Pratt and Bodilly, JJ.
1. This is a suit by the plaintiffs against their tenants for recovery of possession of certain Jands, which it is alleged, had been encroached upon in excess of the actual land appertaining to their holding.
2. The first Court decreed the plaintiff's suit. The learned District Judge has reversed that decision in a very complete judgment, from which it appears that he carefully went into the evidence on both sides, and in addition, with a view to a better, understanding of that evidence and to clear up some doubtful points, he visited the spot and observed the local character of the building to which a portion of the case related, and the banks of the adjacent lake, and other matters, to which he refers in his judgment.
3. The only points which have been urged before us in appeal are contained in the first two grounds of the memorandum of appeal, namely, that the learned Judge erred in holding a local inspection in the absence of the plaintiffs or their agents and without giving notice to the parties, and in not preparing a report embodying the results of his local inspection.
4. There can be no question that in this country at all events a Judge is at liberty to himself inspect the property in dispute and inform himself by the observation of his senses of matters which may help him in understanding the evidence and in deciding the case, and especially such matters as do not require scientific knowledge.
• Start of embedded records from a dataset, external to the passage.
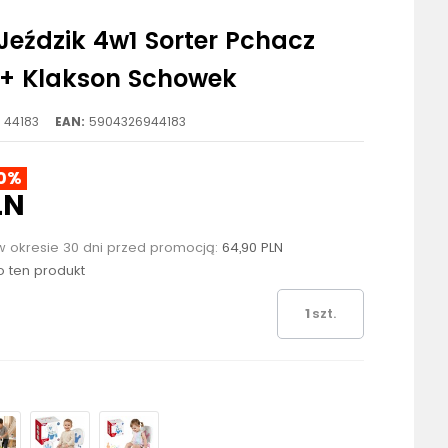
eździk 4w1 Sorter Pchacz
 + Klakson Schowek
44183
EAN:
5904326944183
0%
LN
w okresie 30 dni przed promocją:
64,90 PLN
ło ten produkt
szt.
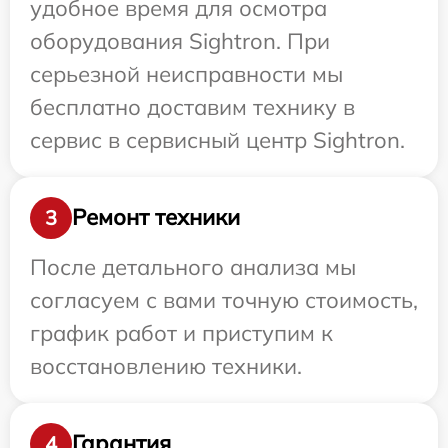
удобное время для осмотра
оборудования Sightron. При
серьезной неисправности мы
бесплатно доставим технику в
сервис в сервисный центр Sightron.
Ремонт техники
3
После детального анализа мы
согласуем с вами точную стоимость,
график работ и приступим к
восстановлению техники.
Гарантия
4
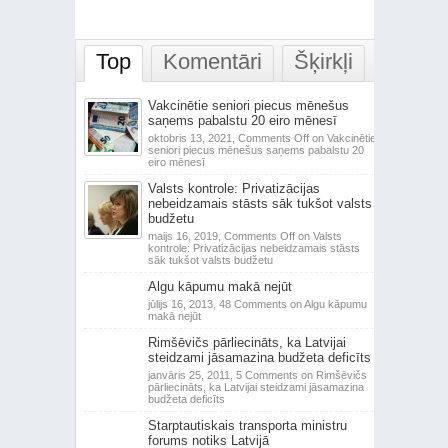
Top
Komentāri
Šķirkļi
Vakcinētie seniori piecus mēnešus
saņems pabalstu 20 eiro mēnesī
oktobris 13, 2021,
Comments Off
on Vakcinētie
seniori piecus mēnešus saņems pabalstu 20
eiro mēnesī
Valsts kontrole: Privatizācijas
nebeidzamais stāsts sāk tukšot valsts
budžetu
maijs 16, 2019,
Comments Off
on Valsts
kontrole: Privatizācijas nebeidzamais stāsts
sāk tukšot valsts budžetu
Algu kāpumu makā nejūt
jūlijs 16, 2013,
48 Comments
on Algu kāpumu
makā nejūt
Rimšēvičs pārliecināts, ka Latvijai
steidzami jāsamazina budžeta deficīts
janvāris 25, 2011,
5 Comments
on Rimšēvičs
pārliecināts, ka Latvijai steidzami jāsamazina
budžeta deficīts
Starptautiskais transporta ministru
forums notiks Latvijā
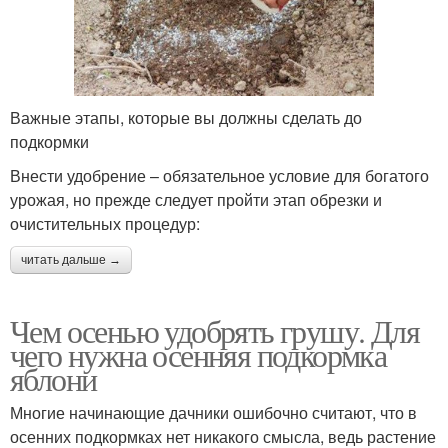
Важные этапы, которые вы должны сделать до
подкормки
Внести удобрение – обязательное условие для богатого
урожая, но прежде следует пройти этап обрезки и
очистительных процедур:
читать дальше →
Чем осенью удобрять грушу. Для
чего нужна осенняя подкормка
яблони
Многие начинающие дачники ошибочно считают, что в
осенних подкормках нет никакого смысла, ведь растение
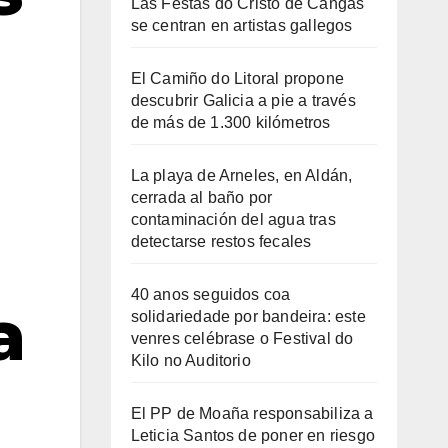
Las Festas do Cristo de Cangas
se centran en artistas gallegos
El Camiño do Litoral propone
descubrir Galicia a pie a través
de más de 1.300 kilómetros
La playa de Arneles, en Aldán,
cerrada al baño por
contaminación del agua tras
detectarse restos fecales
40 anos seguidos coa
a
solidariedade por bandeira: este
venres celébrase o Festival do
Kilo no Auditorio
El PP de Moaña responsabiliza a
Leticia Santos de poner en riesgo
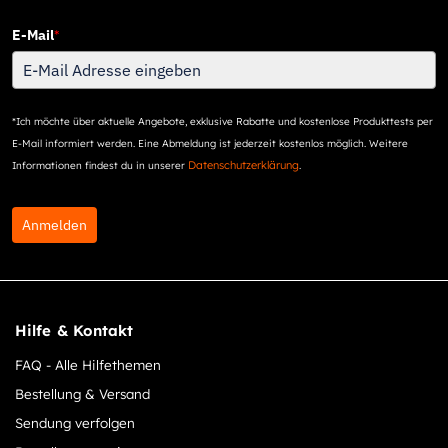
E-Mail
*
*Ich möchte über aktuelle Angebote, exklusive Rabatte und kostenlose Produkttests per
E-Mail informiert werden. Eine Abmeldung ist jederzeit kostenlos möglich. Weitere
Datenschutzerklärung
Informationen findest du in unserer
.
Anmelden
Hilfe & Kontakt
FAQ - Alle Hilfethemen
Bestellung & Versand
Sendung verfolgen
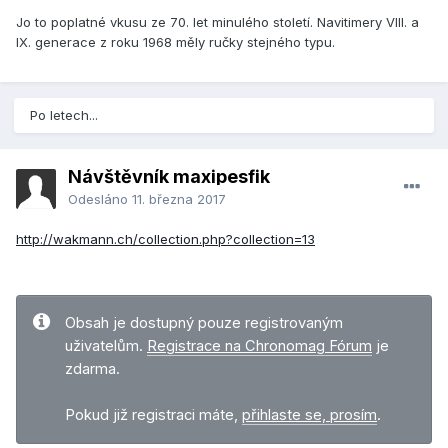
Jo to poplatné vkusu ze 70. let minulého století. Navitimery VIII. a
IX. generace z roku 1968 měly ručky stejného typu.
Po letech...
Návštěvník maxipesfik
Odesláno
11. března 2017
http://wakmann.ch/collection.php?collection=13
Obsah je dostupný pouze registrovaným
uživatelům.
Registrace na Chronomag Fórum
je
zdarma.
Pokud již registraci máte,
přihlaste se, prosím
.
This was laid down in the cases of Joy Coomar v. Bundhoo Lal (1882) I.L.R. 9 Calc. 363 and Dwarkanath Sardar v. Prosunno Kumar Hajra (1897) 1 C.W.N. 682 There is no law which requires the Judge to give notice to the parties, or to give them an opportunity of being heard either during or after (he inspection. In this instance the Judge's observation was confined to certain simple and plain matters regarding which he did not require any arguments to be addressed to him. No doubt it is generally desirable that the Judge should place upon record the result of his investigation. He did so on this occasion in his judgment, but not otherwise; and in the particular circumstances and with reference to the special matters which he observed, and the absence of any necessity for hearing the parties upon these matters, we do not think that there has been any miscarriage of justice. Indeed, it is not stated any where in the grounds of appeal that there was any matter which came under the Judge's observation and which has been referred to in his judgment, which the parties could have presented in a different aspect if they had been permitted to address the Judge.
5. In this view we think that the grounds of appeal are untenable and we accordingly dismiss the appeal with costs.